Design. Population-based historical cohort study.
Setting. Data in a general practice database in the United Kingdom during 1998 to 2001.
Patients. Children 6 to 15 years old with asthma and with 1 asthma-related visits to a general practitioner (GP) during a 12-month follow-up period.
Main Outcome Measures. Asthma-related hospitalizations, GP visits, and prescription drug costs during the 12-month follow-up period for patients with and without comorbid allergic rhinitis.
Results. Of 9522 children with asthma, 1879 (19.7%) had allergic rhinitis recorded in the GP medical records. Compared with children with asthma alone, children with comorbid allergic rhinitis experienced more GP visits (4.4 vs 3.4) and more of them were hospitalized for asthma (1.4% vs 0.5%) during the 12-month follow-up period. In multivariable regression analyses, comorbid allergic rhinitis was an independent predictor of hospitalization for asthma (odds ratio: 2.34; 95% confidence interval [CI]: 1.41–3.91) and was associated with increases in the number of asthma-related GP visits (mean increase: 0.53; 95% CI: 0.52–0.54) and asthma drug costs (mean increase £: 6.7; 95% CI: 6.5–7.0).

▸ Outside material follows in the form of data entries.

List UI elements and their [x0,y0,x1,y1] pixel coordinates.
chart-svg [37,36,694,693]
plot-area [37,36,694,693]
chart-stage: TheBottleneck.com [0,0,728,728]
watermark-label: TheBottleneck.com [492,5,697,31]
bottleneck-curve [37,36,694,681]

The association between allergic rhinitis and higher costs of prescriptions for asthma drugs was independent of asthma severity, measured indirectly by the intensity of use of asthma drugs.
Conclusions. Children with comorbid allergic rhinitis incurred greater prescription drug costs and experienced more GP visits and hospitalizations for asthma than did children with asthma alone. A unified treatment strategy for asthma and allergic rhinitis, as recommended by the Allergic Rhinitis and Its Impact on Asthma initiative, might reduce the costs of treating these conditions.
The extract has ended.